**EXERCISE GOAL**
Gather from the material every line that contains the string "adelantado".

Top of INPUT

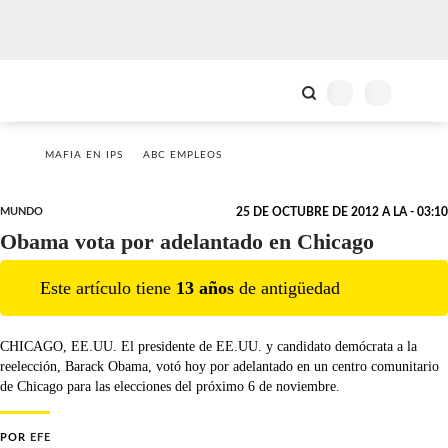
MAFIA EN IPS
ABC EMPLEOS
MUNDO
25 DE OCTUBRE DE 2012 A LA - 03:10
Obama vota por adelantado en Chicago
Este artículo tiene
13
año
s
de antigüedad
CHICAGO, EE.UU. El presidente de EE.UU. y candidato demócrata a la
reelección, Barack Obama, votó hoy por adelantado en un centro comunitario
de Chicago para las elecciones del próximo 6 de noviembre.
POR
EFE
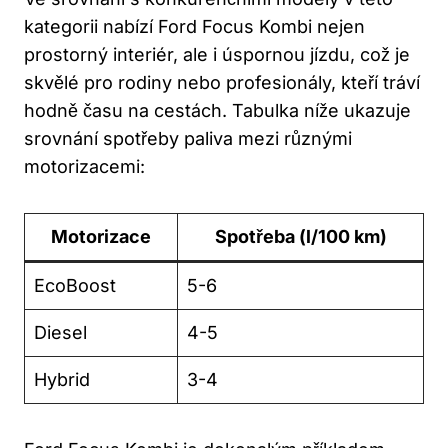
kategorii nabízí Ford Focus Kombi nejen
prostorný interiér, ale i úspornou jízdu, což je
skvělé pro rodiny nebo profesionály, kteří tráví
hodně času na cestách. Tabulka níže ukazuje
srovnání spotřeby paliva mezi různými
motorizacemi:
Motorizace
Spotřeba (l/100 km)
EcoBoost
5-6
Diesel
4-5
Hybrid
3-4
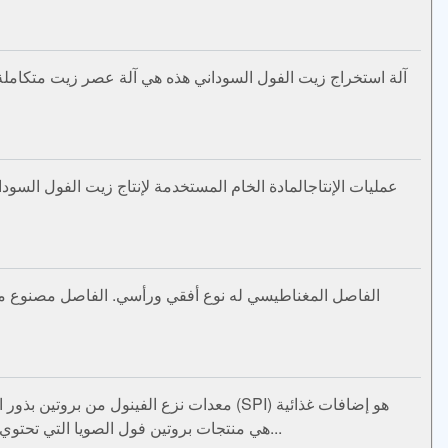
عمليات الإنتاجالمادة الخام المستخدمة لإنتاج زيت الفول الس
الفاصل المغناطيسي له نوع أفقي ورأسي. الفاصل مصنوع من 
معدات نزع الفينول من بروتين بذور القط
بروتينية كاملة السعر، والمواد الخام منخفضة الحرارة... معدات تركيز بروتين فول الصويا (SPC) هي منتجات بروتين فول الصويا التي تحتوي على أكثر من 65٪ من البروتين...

Bottom of INPUT
Top of INPUT

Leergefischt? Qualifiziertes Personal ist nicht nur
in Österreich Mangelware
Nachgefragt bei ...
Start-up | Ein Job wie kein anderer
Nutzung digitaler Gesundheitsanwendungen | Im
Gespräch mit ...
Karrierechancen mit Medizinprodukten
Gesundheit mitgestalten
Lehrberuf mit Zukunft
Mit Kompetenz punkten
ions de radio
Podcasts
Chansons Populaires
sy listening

Bottom of INPUT

**REPLY TO THE EXERCISE**
Obama vota por adelantado en Chicago
reelección, Barack Obama, votó hoy por adelantado en un centro comunitario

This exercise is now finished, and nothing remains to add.